Let's try and be fair here. England had several pieces of outrageous misfortune. It wasn't just Andrew Flintoff who was robbed this weekend. Zimbabwe's victory over South Africa was an astonishing result, and savage in its timing. It turned England's game against India from a relative formality into a straight knock-out. All credit to the Zimbabweans, as Alec Stewart would say, but their total of 232 was eminently gettable at Chelmsford with its short straight boundaries. South Africa, by collapsing to 40 for 6, were the real villains of the piece - the white men in the woodpile.

Then, yesterday, England found their batsmen's fate suddenly placed in the hands of Javed Akhtar, the worst umpire in the World Cup. England can't complain too loudly about this, because Javed's inability to judge lbws helped them beat South Africa in last summer's Test series, which now stands out as even more of a triumph in the gloom that surrounds it. But Javed's dismissal of Graham Thorpe yesterday was just preposterous. The ball was bowled from round the wicket by a right-armer, Javagal Srinath, and it hit Thorpe, a left-hander, in front of the leg stump. Not even Javed's namesake Shoaib could have curled the ball back from there to hit the target. On the replay the wicketkeeper, Nayan Mongia, already directly behind Thorpe, can be seen clearly shimmying further to his right. If Thorpe had got his pad out of the way, that ball would have been a wide. It was the first wicket of the day, and much the biggest.

The same thing had happened to England against South Africa. They bowled and fielded above themselves, as they did throughout the tournament, to keep South Africa to a manageable 225. Alec Stewart was then given out lbw to Jacques Kallis off the first ball of the innings. It was an inducker that might have hit, but nine out of 10 umpires - OK, eight, if Javed was among them - would have said it was too high for comfort. Then Nasser Hussain was given out caught behind, also off Kallis, for two. The ball went down the legside with no visible deviation. The bowler didn't even appeal at first. Again, it may have been out, but there is no way it was beyond reasonable doubt.

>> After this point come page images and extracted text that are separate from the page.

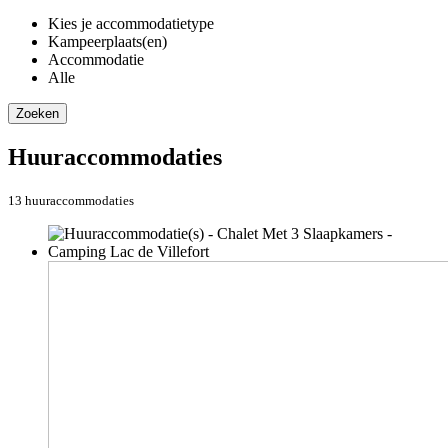
Kies je accommodatietype
Kampeerplaats(en)
Accommodatie
Alle
Zoeken
Huuraccommodaties
13 huuraccommodaties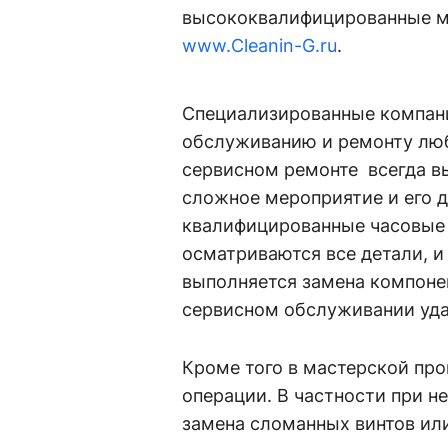
высококвалифицированные ма
www.Cleanin-G.ru
.
Специализированные компани
обслуживанию и ремонту люб
сервисном ремонте всегда вы
сложное мероприятие и его 
квалифицированные часовые 
осматриваются все детали, и
выполняется замена компонен
сервисном обслуживании уд
Кроме того в мастерской пр
операции. В частности при н
замена сломанных винтов ил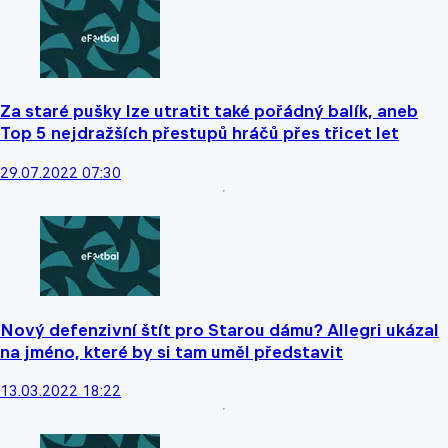
Za staré pušky lze utratit také pořádný balík, aneb
Top 5 nejdražších přestupů hráčů přes třicet let
29.07.2022 07:30
Nový defenzivní štít pro Starou dámu? Allegri ukázal
na jméno, které by si tam uměl představit
13.03.2022 18:22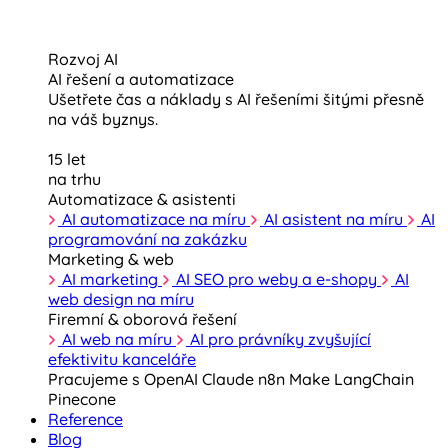
Rozvoj AI
AI řešení a automatizace
Ušetřete čas a náklady s AI řešeními šitými přesně
na váš byznys.
15 let
na trhu
Automatizace & asistenti
AI automatizace na míru
AI asistent na míru
AI
programování na zakázku
Marketing & web
AI marketing
AI SEO pro weby a e-shopy
AI
web design na míru
Firemní & oborová řešení
AI web na míru
AI pro právníky zvyšující
efektivitu kanceláře
Pracujeme s
OpenAI
Claude
n8n
Make
LangChain
Pinecone
Reference
Blog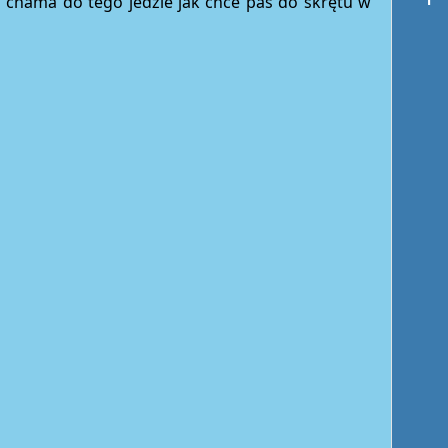
chama do tego jedzie jak chce pas do skrętu w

The Oval is a nice place to bat for the first 15 overs, as Gary Kirsten and Herschelle Gibbs had shown. If the openers had survived those appeals, England cannot claim that they would have won - Allan Donald's spell would have been decisive against any team in the world - but they would surely not have been all out for 103. Their run-rate would not have taken a hammering and they would have got away with losing to India, just as Zimbabwe got away with poor performances against England and Sri Lanka.

The old saying that you make your own luck seems to be absurd - luck consists precisely of those events over which you have no control. But even the die-hard England fan has to acknowledge that England made some elementary mistakes. There are three groups of guilty men:

1) The selectors: OK so, we will never know if, say, Chris Lewis or Andy Caddick would have taken more wickets than the Austin-Fraser combination (four between them), or if Nick Knight would have made more runs than Flintoff or Hollioake (21 between them). But Messrs Grav, Goochie and Gatt made one major strategic error: they didn't have a strategy. The clear-cut policy that led to victory in Sharjah 18 months ago was abandoned as soon as England lost in the West Indies (most teams do). Adam Hollioake was dumped as captain but retained as a player, which meant that his strongest suit went unused, while Alec Stewart was handed the triple burden from which, as any fool could see halfway through the Ashes tour, his batting plainly suffered. With his strangely mediocre record, he is now unlikely to play another one-day international; but if he does, it must be in no more than two roles.

2) The batsmen: They can't really be blamed for the two collapses, which were just two of those things. They can be blamed for being clueless against spin. In a seamers' tournament it has been especially vital to be able to milk the slow stuff. Yesterday Flintoff and Hollioake both showed hopeless shot selection against Anil Kumble. Stewart himself is sometimes not much better. This problem was exposed six years ago by the Indians and Shane Warne. Why has so little been done to fix it?

3) The administrators: In the last World Cup, England did even worse than they have this time - they didn't beat one Test-playing country, whereas here they beat two. It was blindingly obvious that they were not playing enough one-day internationals. In the three years between World Cups, they played 46 one-dayers, which is roughly the number that India or Pakistan play every year. Those countries probably overdo it. But they are still in the World Cup.